[[ Data for this task open ]]
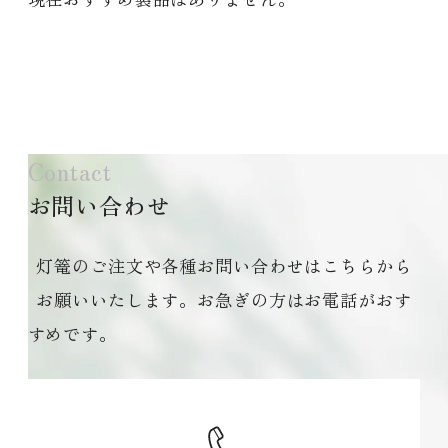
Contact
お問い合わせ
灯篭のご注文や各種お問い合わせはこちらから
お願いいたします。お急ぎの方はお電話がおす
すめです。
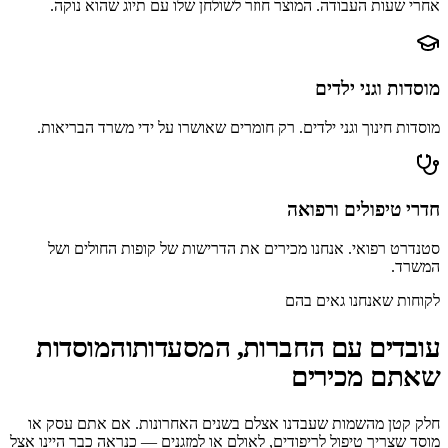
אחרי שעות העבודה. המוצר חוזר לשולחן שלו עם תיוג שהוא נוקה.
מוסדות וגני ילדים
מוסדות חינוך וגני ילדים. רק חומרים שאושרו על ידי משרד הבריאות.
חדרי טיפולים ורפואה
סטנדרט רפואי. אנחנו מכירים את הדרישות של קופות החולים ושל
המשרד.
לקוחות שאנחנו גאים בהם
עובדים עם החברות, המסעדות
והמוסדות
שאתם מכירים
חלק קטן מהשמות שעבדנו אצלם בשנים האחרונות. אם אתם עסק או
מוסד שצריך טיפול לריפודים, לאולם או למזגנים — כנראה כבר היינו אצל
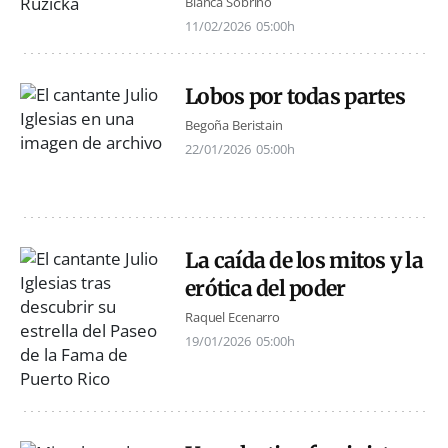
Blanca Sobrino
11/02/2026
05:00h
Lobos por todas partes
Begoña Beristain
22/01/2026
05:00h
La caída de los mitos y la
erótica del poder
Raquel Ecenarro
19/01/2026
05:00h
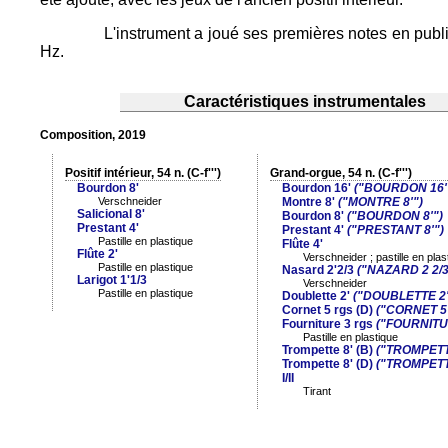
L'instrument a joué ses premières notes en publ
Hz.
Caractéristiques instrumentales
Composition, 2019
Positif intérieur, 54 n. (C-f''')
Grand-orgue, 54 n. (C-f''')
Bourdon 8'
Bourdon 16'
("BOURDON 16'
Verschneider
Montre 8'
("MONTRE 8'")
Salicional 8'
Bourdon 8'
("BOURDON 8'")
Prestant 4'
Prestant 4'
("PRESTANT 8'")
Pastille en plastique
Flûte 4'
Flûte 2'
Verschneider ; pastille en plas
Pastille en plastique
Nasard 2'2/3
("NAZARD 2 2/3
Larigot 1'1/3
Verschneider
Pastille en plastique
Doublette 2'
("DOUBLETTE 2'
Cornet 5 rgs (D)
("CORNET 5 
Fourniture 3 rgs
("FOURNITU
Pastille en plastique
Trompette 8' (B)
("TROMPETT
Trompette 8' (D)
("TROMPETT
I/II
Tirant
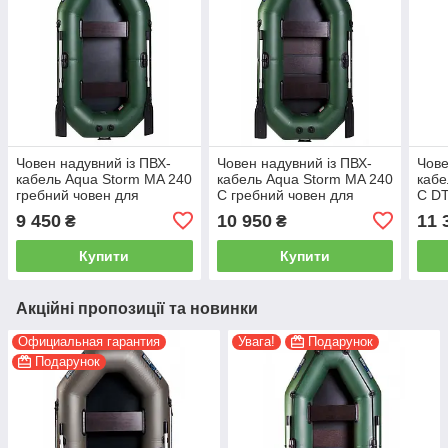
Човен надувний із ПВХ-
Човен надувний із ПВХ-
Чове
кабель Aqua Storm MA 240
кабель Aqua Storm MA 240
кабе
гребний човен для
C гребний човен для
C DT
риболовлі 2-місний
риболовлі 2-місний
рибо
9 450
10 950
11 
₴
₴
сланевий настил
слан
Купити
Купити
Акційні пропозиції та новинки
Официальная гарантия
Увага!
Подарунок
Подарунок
[[ Data for this task closed ]]
■ Required work
Output every record above exactly, leaving out the pictures.

■ Written solution
Contact
お問い合わせ
灯篭のご注文や各種お問い合わせはこちらから
お願いいたします。お急ぎの方はお電話がおす
すめです。
אחרי שעות העבודה. המוצר חוזר לשולחן שלו עם תיוג שהוא נוקה.
מוסדות וגני ילדים
מוסדות חינוך וגני ילדים. רק חומרים שאושרו על ידי משרד הבריאות.
חדרי טיפולים ורפואה
סטנדרט רפואי. אנחנו מכירים את הדרישות של קופות החולים ושל
המשרד.
לקוחות שאנחנו גאים בהם
עובדים עם החברות, המסעדות
והמוסדות
שאתם מכירים
חלק קטן מהשמות שעבדנו אצלם בשנים האחרונות. אם אתם עסק או
מוסד שצריך טיפול לריפודים, לאולם או למזגנים — כנראה כבר היינו אצל
Blanca Sobrino
11/02/2026
05:00h
Lobos por todas partes
Begoña Beristain
22/01/2026
05:00h
La caída de los mitos y la
erótica del poder
Raquel Ecenarro
19/01/2026
05:00h
L'instrument a joué ses premières notes en publ
Hz.
Caractéristiques instrumentales
Composition, 2019
Positif intérieur, 54 n. (C-f''')
Grand-orgue, 54 n. (C-f''')
Bourdon 8'
Bourdon 16'
("BOURDON 16'
Verschneider
Montre 8'
("MONTRE 8'")
Salicional 8'
Bourdon 8'
("BOURDON 8'")
Prestant 4'
Prestant 4'
("PRESTANT 8'")
Pastille en plastique
Flûte 4'
Flûte 2'
Verschneider ; pastille en plas
Pastille en plastique
Nasard 2'2/3
("NAZARD 2 2/3
Larigot 1'1/3
Verschneider
Pastille en plastique
Doublette 2'
("DOUBLETTE 2'
Cornet 5 rgs (D)
("CORNET 5 
Fourniture 3 rgs
("FOURNITU
Pastille en plastique
Trompette 8' (B)
("TROMPETT
Trompette 8' (D)
("TROMPETT
I/II
Tirant
Човен надувний із ПВХ-
Човен надувний із ПВХ-
Чове
кабель Aqua Storm MA 240
кабель Aqua Storm MA 240
кабе
гребний човен для
C гребний човен для
C DT
риболовлі 2-місний
риболовлі 2-місний
рибо
9 450
10 950
11 
₴
₴
сланевий настил
слан
Купити
Купити
Акційні пропозиції та новинки
Официальная гарантия
Увага!
Подарунок
Подарунок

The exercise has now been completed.